Requirement: Output each line of the data below exactly, omitting any image.

Information shown:
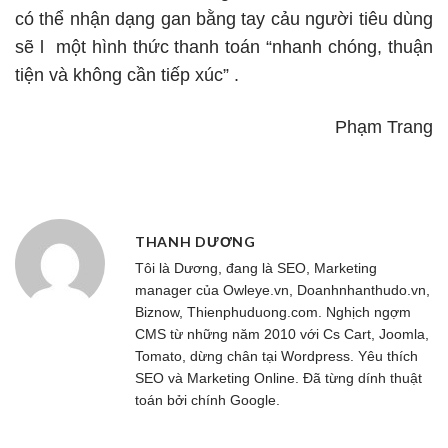
có thể nhận dạng gan bằng tay cảu người tiêu dùng
sẽ l một hình thức thanh toán “nhanh chóng, thuận
tiện và không cần tiếp xúc” .
Phạm Trang
THANH DƯƠNG
Tôi là Dương, đang là SEO, Marketing
manager của
Owleye.vn
, Doanhnhanthudo.vn,
Biznow, Thienphuduong.com. Nghịch ngợm
CMS từ những năm 2010 với Cs Cart, Joomla,
Tomato, dừng chân tại Wordpress. Yêu thích
SEO và Marketing Online. Đã từng dính thuật
toán bởi chính Google.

Answer section:
có thể nhận dạng gan bằng tay cảu người tiêu dùng
sẽ l một hình thức thanh toán “nhanh chóng, thuận
tiện và không cần tiếp xúc” .
Phạm Trang
THANH DƯƠNG
Tôi là Dương, đang là SEO, Marketing
manager của
Owleye.vn
, Doanhnhanthudo.vn,
Biznow, Thienphuduong.com. Nghịch ngợm
CMS từ những năm 2010 với Cs Cart, Joomla,
Tomato, dừng chân tại Wordpress. Yêu thích
SEO và Marketing Online. Đã từng dính thuật
toán bởi chính Google.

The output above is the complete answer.